The classification of land cover using eo-learn. Part 1

Hi, Habr! I present to your attention the translation of the article " Land Cover Classification with eo-learn: Part 1 " by Matic Lubej.

Part 2

Foreword

About six months ago, the first commit was made to the eo-learn repository on GitHub. Today, eo-learn has turned into a wonderful open source library, ready for use by anyone who is interested in EO (Earth Observation) data. Everyone in the Sinergise team was waiting for the moment of transition from the stage of building the necessary tools to the stage of their use for machine learning. It's time to introduce you to a series of articles on the classification of land cover using eo-learn

eo-learn is an open source Python library that acts as a bridge connecting Earth Observation / Remote Sensing with the Python machine learning library ecosystem. We have already written a separate post on our blog , which we recommend to read.
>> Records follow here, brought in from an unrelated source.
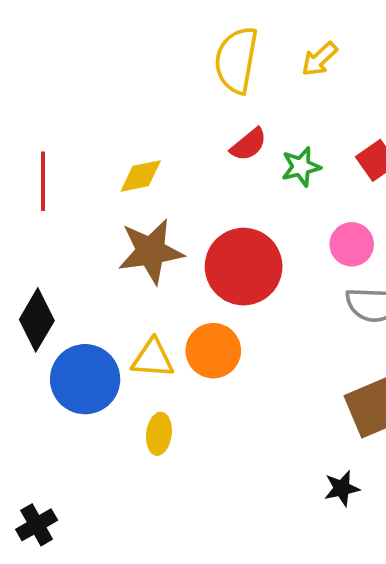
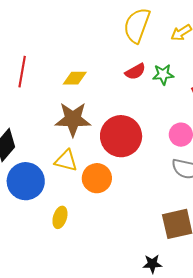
green star: (301, 167) -> (163, 74), moved
yellow triangle: (153, 358) -> (66, 161), moved

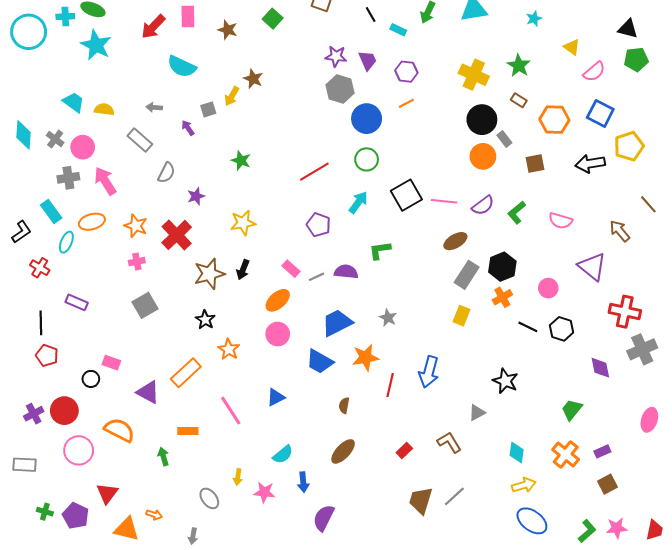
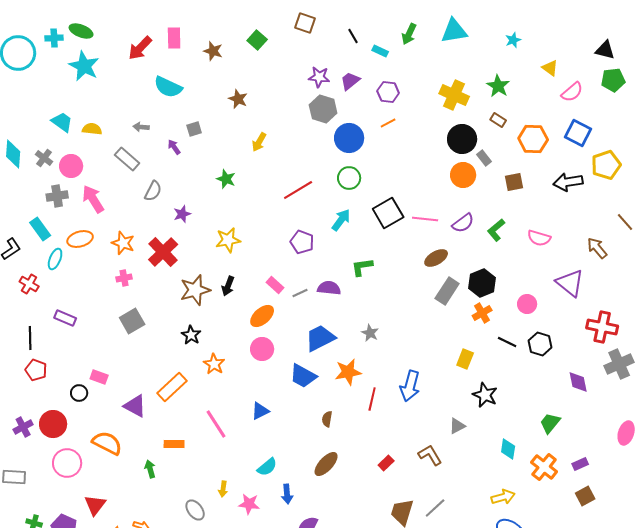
purple trapezoid: (368, 60) -> (350, 81), turned -105
yellow arrow: (232, 96) -> (259, 142), moved
yellow rectangle: (461, 316) -> (465, 359), moved
cyan diamond: (517, 452) -> (508, 449), moved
The library uses primitives from the numpy and shapely libraries to store and manipulate satellite data. At the moment it is available in the GitHub repositories , and documentation is available via the corresponding link to ReadTheDocs .

Image from satellite Sentinel-2 and NDVI-mask of a small territory in Slovenia, in winter

To demonstrate the capabilities of eo-learn , we decided to use our multi-temporal pipeline to classify the cover of the territory of the Republic of Slovenia (the country where we live), using data for 2017. Since the complete procedure may be too complicated for one article, we decided to divide it into three parts. Due to this, there will be no need to skip steps and immediately go to machine learning - first we have to really understand the data with which we work. Each article will be accompanied by an example in the form of a Jupyter Notebook. Also, for those interested, we have already prepared a complete example covering all stages.
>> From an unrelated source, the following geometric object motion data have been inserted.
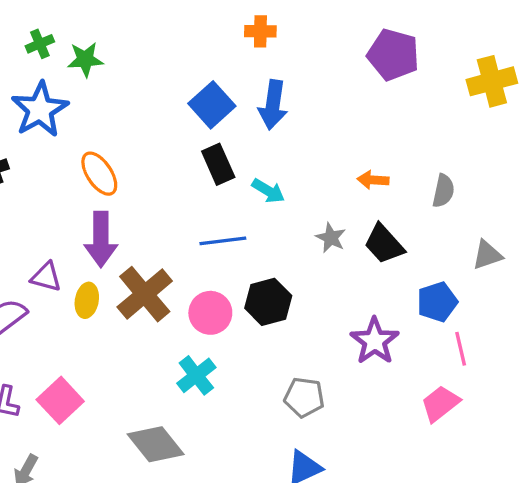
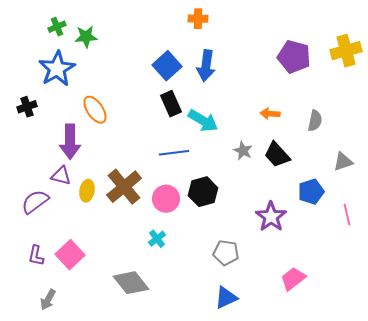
purple pentagon: (393, 55) -> (294, 57), moved
cyan arrow: (268, 191) -> (203, 121), size x1.4
purple arrow: (101, 239) -> (70, 142), moved
pink line: (461, 349) -> (347, 215), moved
cyan cross: (196, 375) -> (157, 239), size x0.7
pink trapezoid: (440, 404) -> (293, 279), moved

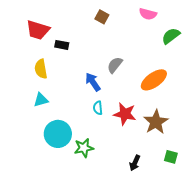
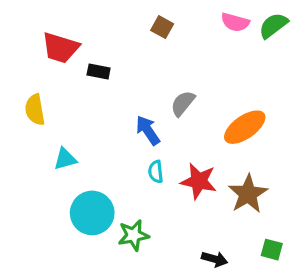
green semicircle: (171, 36) -> (273, 25), moved
yellow semicircle: (41, 69) -> (35, 110), moved
black arrow: (135, 163) -> (215, 259), turned -98

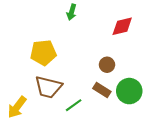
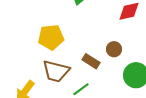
brown rectangle: (102, 90) -> (91, 61), moved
In the first article, we will guide you through the procedure for selecting / dividing the zone of interest (hereinafter - AOI, area of interest), and obtaining the necessary information, such as data from satellite sensors and cloud masks. We will also show an example of how to create a raster mask from vector data about the actual area coverage. All this is necessary steps to obtain a reliable result.
In the second part, we dive headlong into preparing the data for the machine learning procedure. This process involves taking random samples for training / validating pixels, removing cloud images, interpolating temporal data to fill holes, and so on.
The third part will be considered training and validation of the classifier, as well as, of course, beautiful graphics!

Image from satellite Sentinel-2 and NDVI-mask of a small territory in Slovenia, in summer

Zone of interest? Choose!

The eo-learn library allows you to split AOI into small chunks that can be processed with limited computing resources. In this example, the border of Slovenia was taken from Natural Earth , however, you can select a zone of any size. We also added a buffer to the border, after which the AOI dimension was approximately 250x170 km. Using geopandas and shapely library magic, we created an AOI break tool. In this case, we divided the territory into 25x17 squares of the same size, with the result that we got ~ 300 fragments of 1000x1000 pixels, in a resolution of 10m. The decision about the division into fragments is made depending on the available computing power. As a result of this step, we get a list of squares covering AOI.

AOI (territory of Slovenia) is divided into small squares approximately 1000x1000 pixels in resolution of 10m.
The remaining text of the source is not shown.